The researchers highlight in their paper that mounting evidence demonstrates live attenuated vaccines provide non-specific protection against lethal infections unrelated to the target pathogen of the vaccine. This is through inducing trained non-specific innate immune cells for improved host responses against subsequent infections. Live attenuated vaccines induce non-specific effects representing ‘trained innate immunity’ by training leukocyte (immune system cells) precursors in the bone marrow to function more effectively against broader infectious insults.

In the laboratories of the researchers, vaccination with a live attenuated fungal strain-induced trained innate protection against lethal polymicrobial sepsis.
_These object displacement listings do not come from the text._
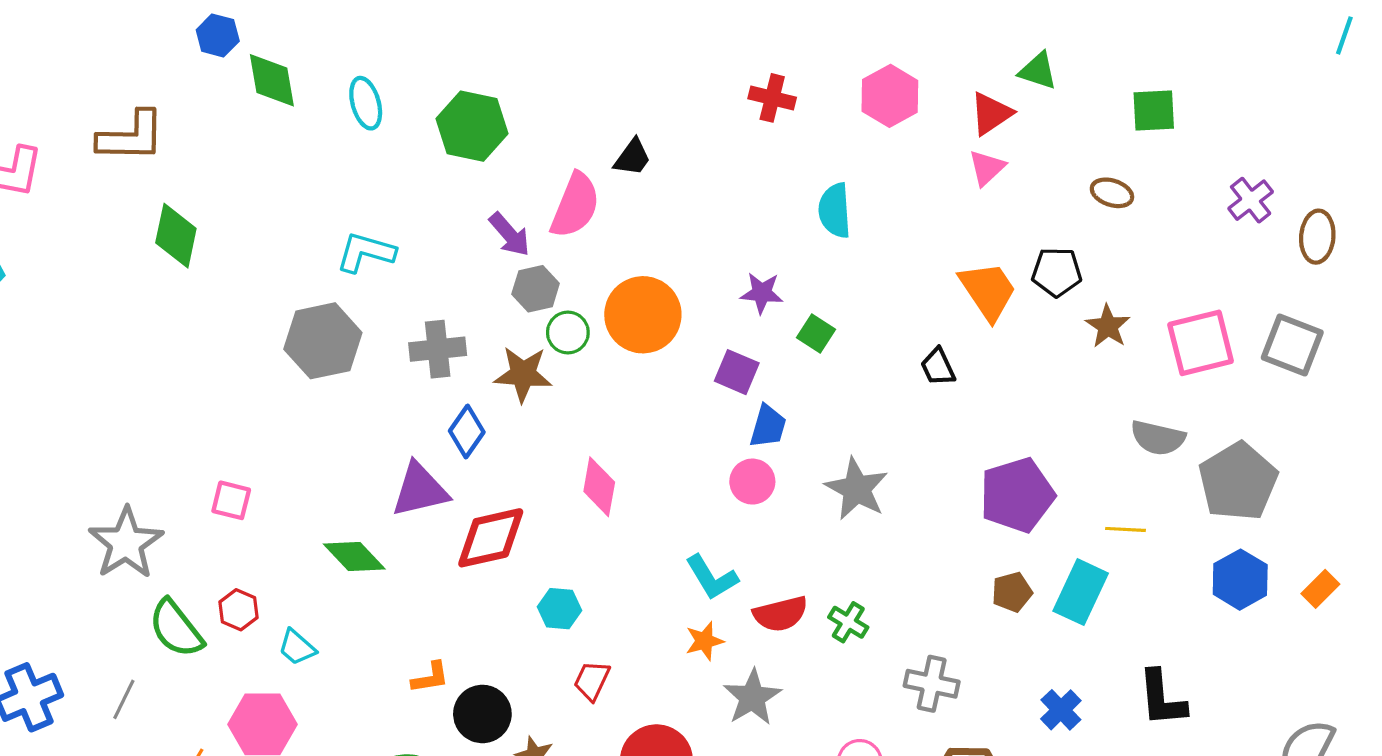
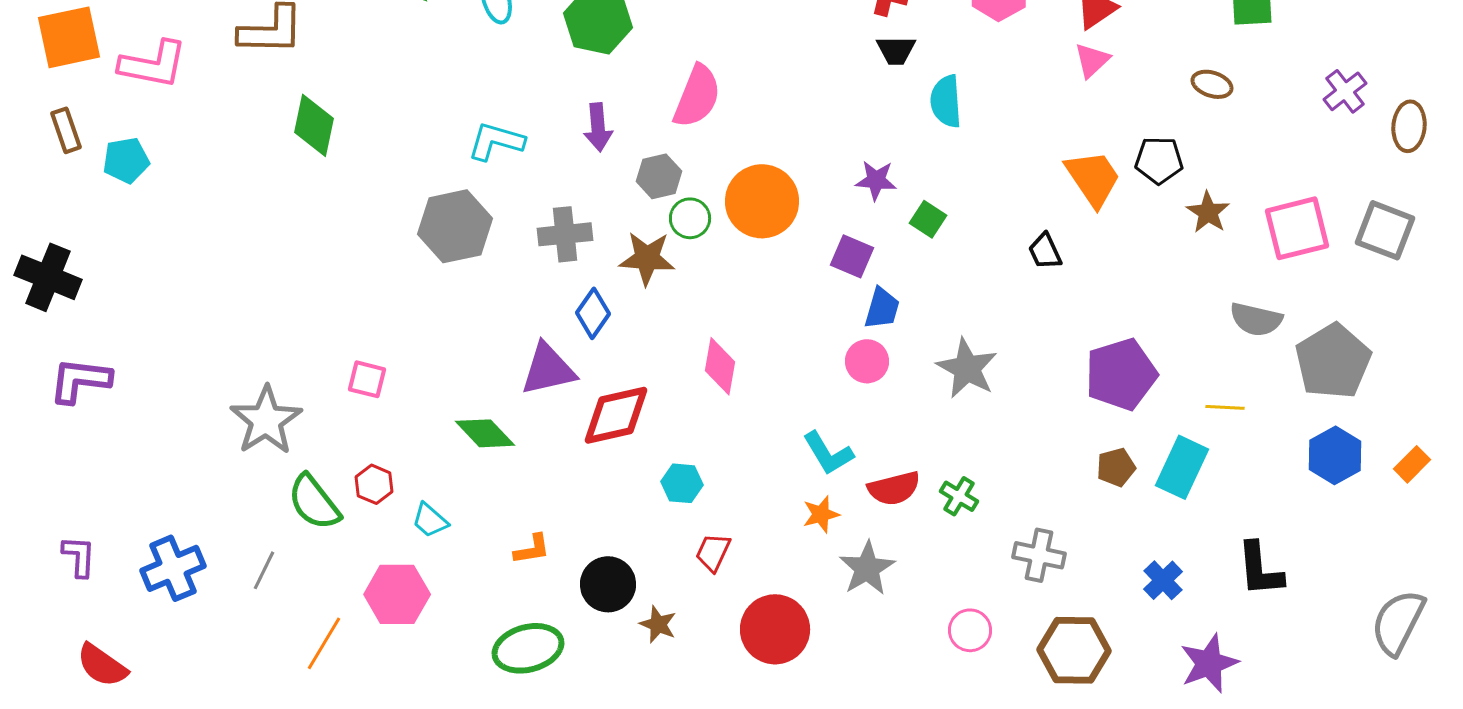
black trapezoid: (632, 157) -> (896, 50), moved, turned 54
purple arrow: (510, 235) -> (598, 127), moved, turned 36
orange L-shape: (430, 677) -> (532, 549), moved

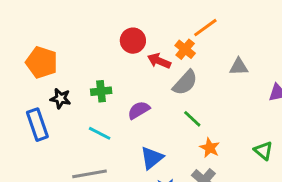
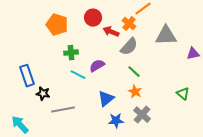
orange pentagon: (42, 62) -> (57, 25), moved
gray triangle: (239, 67) -> (166, 36), size x1.6
black star: (60, 99) -> (43, 94), moved
cyan line: (100, 133) -> (78, 75), moved
orange star: (210, 148) -> (135, 92), moved

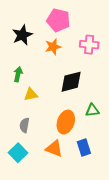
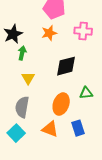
black star: (22, 35) -> (13, 34), moved
green arrow: (18, 74) -> (22, 53), moved
yellow triangle: (31, 94) -> (28, 78), turned -48
gray semicircle: (24, 125) -> (22, 107), size x1.5

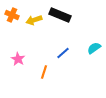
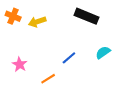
black rectangle: (60, 15) -> (87, 16), moved
orange line: (44, 72) -> (48, 79), turned 40

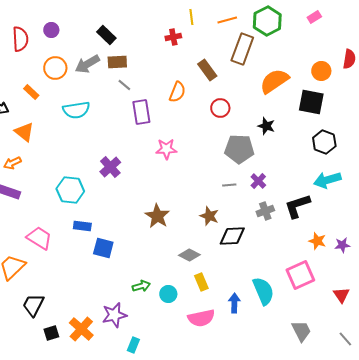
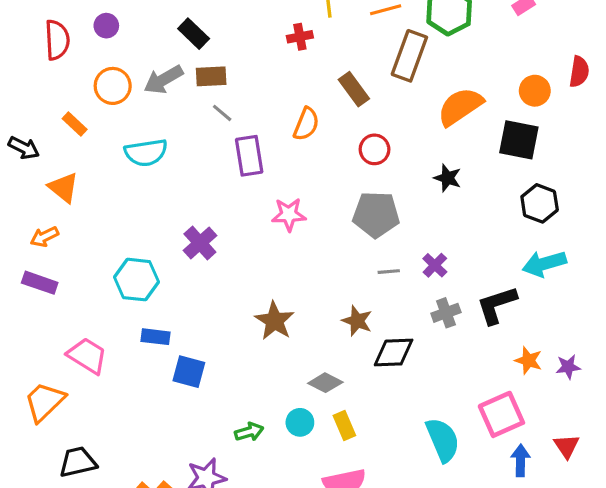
gray pentagon: (239, 149) -> (376, 214), moved
cyan circle: (168, 294) -> (300, 422), moved
blue arrow: (234, 303) -> (521, 460), moved
black trapezoid: (33, 305) -> (78, 462), turned 50

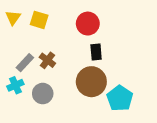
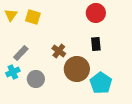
red circle: (88, 24) -> (96, 13), moved
black rectangle: (96, 52) -> (96, 44), moved
brown cross: (47, 60) -> (59, 51), moved

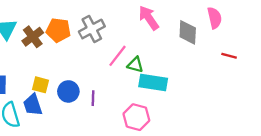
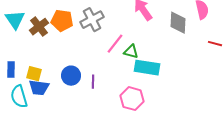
yellow square: (40, 85) -> (34, 74), moved
blue trapezoid: (33, 105) -> (39, 88), turned -65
The protection was mediated by long-lived myeloid-derived suppressor cells (MDSCs) which were previously reported to inhibit septic inflammation and mortality in several experimental models. The researchers say that an MMR vaccine should therefore be able to induce MDSCs that can inhibit or reduce the severe lung inflammation/sepsis associated with COVID-19.

According to the researchers, epidemiological data suggest a correlation between people in geographical locations who routinely receive the MMR vaccine and reduced COVID-19 death rates – adding weight to their findings. COVID-19 has not had a big impact on children and the researchers hypothesise that one reason children are protected against viral infections that induce sepsis is their more recent and more frequent exposures to live attenuated vaccines that can also induce the trained suppressive MDSCs that limit inflammation and sepsis.

The team propose a clinical trial to test whether the MMR vaccine can protect against COVID-19. However, in the meantime, they suggest that all adults, especially health care workers and individuals in nursing homes get the MMR vaccine.

“If adults got the MMR as a child they likely still have some level of antibodies against measles, mumps and rubella, but probably not the MDSCs,” said Dr Fidel. “While the MDSCs are long-lived, they are not life-long cells. So, a booster MMR would enhance the antibodies to measles, mumps and rubella and reinitiate the MDSCs. We would hope that the MDSCs induced by the MMR would have a fairly good life-span to get through the critical time of the pandemic.”